(Credits: Far Out / Roadside Attractions)
Vagina dentata – or toothed vagina. It’s a traditional warning found often in folklore, as the character of Dawn O’Keefe learns in the 2007 horror film Teeth as she navigates coming of age with the affliction. However, while writer and director Mitchell Lichtenstein packed the movie with plenty of gory violence, it lacked pardoning the pun, the cautionary bite it needed, and the bite that a female director could give it.

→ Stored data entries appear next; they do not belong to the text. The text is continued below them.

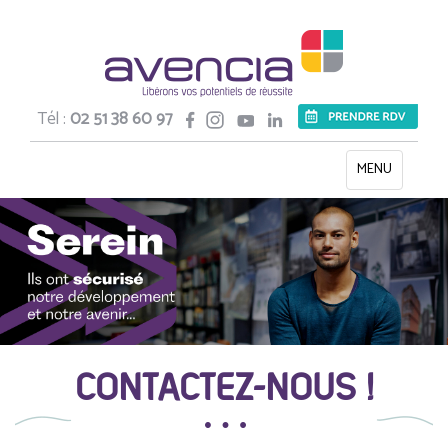
Tél :
02 51 38 60 97
Toggle
MENU
navigation
CONTACTEZ-NOUS !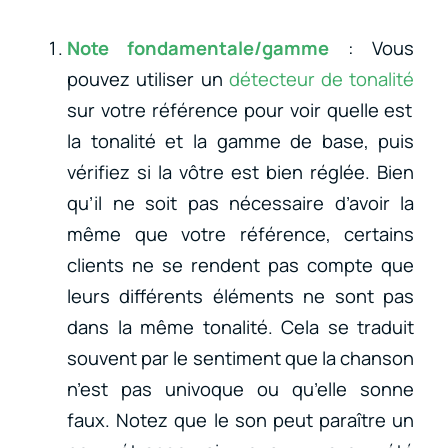
Note fondamentale/gamme
: Vous
pouvez utiliser un
détecteur de tonalité
sur votre référence pour voir quelle est
la tonalité et la gamme de base, puis
vérifiez si la vôtre est bien réglée. Bien
qu’il ne soit pas nécessaire d’avoir la
même que votre référence, certains
clients ne se rendent pas compte que
leurs différents éléments ne sont pas
dans la même tonalité. Cela se traduit
souvent par le sentiment que la chanson
n’est pas univoque ou qu’elle sonne
faux. Notez que le son peut paraître un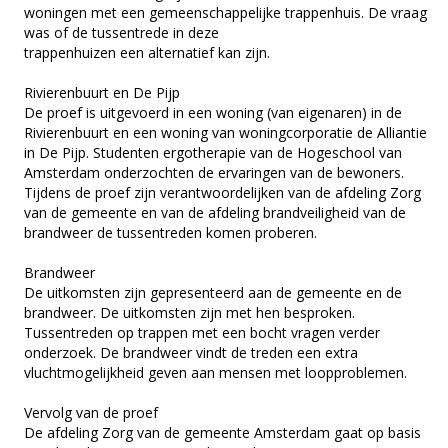
woningen met een gemeenschappelijke trappenhuis. De vraag
was of de tussentrede in deze
trappenhuizen een alternatief kan zijn.
Rivierenbuurt en De Pijp
De proef is uitgevoerd in een woning (van eigenaren) in de
Rivierenbuurt en een woning van woningcorporatie de Alliantie
in De Pijp. Studenten ergotherapie van de Hogeschool van
Amsterdam onderzochten de ervaringen van de bewoners.
Tijdens de proef zijn verantwoordelijken van de afdeling Zorg
van de gemeente en van de afdeling brandveiligheid van de
brandweer de tussentreden komen proberen.
Brandweer
De uitkomsten zijn gepresenteerd aan de gemeente en de
brandweer. De uitkomsten zijn met hen besproken.
Tussentreden op trappen met een bocht vragen verder
onderzoek. De brandweer vindt de treden een extra
vluchtmogelijkheid geven aan mensen met loopproblemen.
Vervolg van de proef
De afdeling Zorg van de gemeente Amsterdam gaat op basis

The story goes like this. Dawn O’Keefe is a do-good student who gives talks advocating for abstinence. She believes sex is sacred and that even masturbation is sinful. Painting her out to be the typical hyper-conservative American girl, Lichtenstein immediately gets the gags in as he encourages his audience to have a good giggle. However, the key factor to Dawn’s origin story comes before this in the film’s prologue. When the protagonist is only a child, her stepbrother sexually assaults her and recoils, screaming at the blood and teeth marks.
It’s this that Lichtenstein not only doesn’t do justice to but handles it in a completely obtuse way. Vagina dentata in folklore is used to warn men and discourage rape. It is a largely metaphorical example of immediate consequence and vengeance, one that is unavoidable and understandable. It warns men that if they attack women, the woman might just attack them right back during the assault. While gruesome, it’s a pretty empowering image and idea for women, this vision of natural and instant vengeance and the idea that our bodies could turn on an attacker to protect them. It would make the plot of an incredible feminist folk horror flick. But rather than exploring that, Lichtenstein turns the whole moving into a strange, almost slapstick comedy where Dawn is often the butt of the joke.

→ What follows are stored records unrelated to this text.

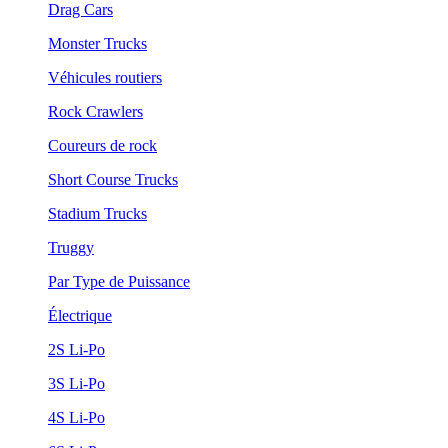
Drag Cars
Monster Trucks
Véhicules routiers
Rock Crawlers
Coureurs de rock
Short Course Trucks
Stadium Trucks
Truggy
Par Type de Puissance
Électrique
2S Li-Po
3S Li-Po
4S Li-Po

Watching the film today, it’s kind of sickening. Across the 94-minute run time, the audience sees the protagonist get assaulted and used several times: first by her brother, then by the first romantic interest she decides to trust, a doctor who is supposed to help her, a classmate she thinks is saving her and so on. For women watching, what Dawn is going through is a nightmare, layering trauma upon trauma not just at the hands of these men but as she fears her own body too.
But while Lichtenstein punctuates every assault with a bloody montage as Dawn’s body gets revenge, he doesn’t explore, in any way, the emotional weight of it. Every assault ends with a gory gag and the shot of an amputated penis or some man doing an overexaggerated scream, expecting his audience to revel in the gruesome outcome and ignore what led up to it. I’m sure some viewers could, and there is certainly a kick to get out of it, but with so much weight to Dawn’s experience, both as a woman and as a character in the lineage of the vagina dentata tradition – Lichtenstein simply wasn’t the person to handle it well enough.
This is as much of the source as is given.